> INSTRUCTIONS FOR THE TASK:
Go over the data and keep only the lines that include "your".
━━━━━ SOURCE DATA
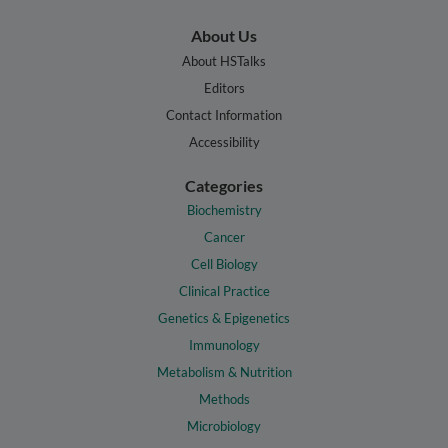
About Us
About HSTalks
Editors
Contact Information
Accessibility
Categories
Biochemistry
Cancer
Cell Biology
Clinical Practice
Genetics & Epigenetics
Immunology
Metabolism & Nutrition
Methods
Microbiology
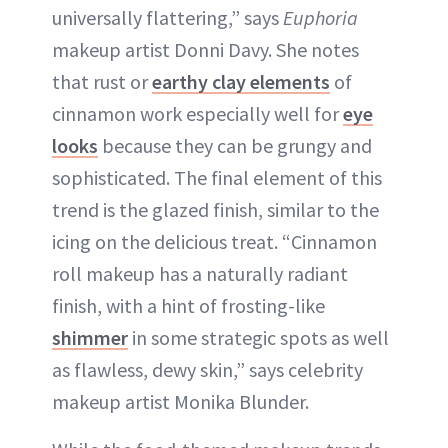
universally flattering,” says
Euphoria
makeup artist Donni Davy. She notes
that rust or
earthy clay elements
of
cinnamon work especially well for
eye
looks
because they can be grungy and
sophisticated. The final element of this
trend is the glazed finish, similar to the
icing on the delicious treat. “Cinnamon
roll makeup has a naturally radiant
finish, with a hint of frosting-like
shimmer
in some strategic spots as well
as flawless, dewy skin,” says celebrity
makeup artist Monika Blunder.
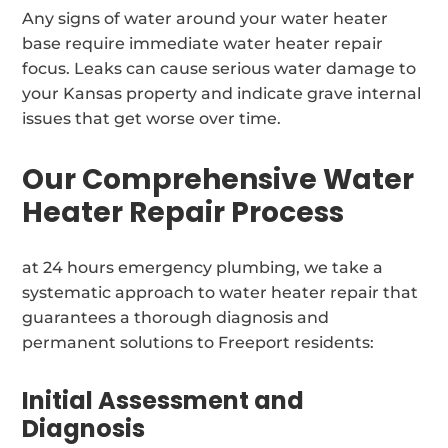
Any signs of water around your water heater
base require immediate water heater repair
focus. Leaks can cause serious water damage to
your Kansas property and indicate grave internal
issues that get worse over time.
Our Comprehensive Water
Heater Repair Process
at 24 hours emergency plumbing, we take a
systematic approach to water heater repair that
guarantees a thorough diagnosis and
permanent solutions to Freeport residents:
Initial Assessment and
Diagnosis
━━━━━━━━━━
> TASK OUTPUT:
Any signs of water around your water heater
your Kansas property and indicate grave internal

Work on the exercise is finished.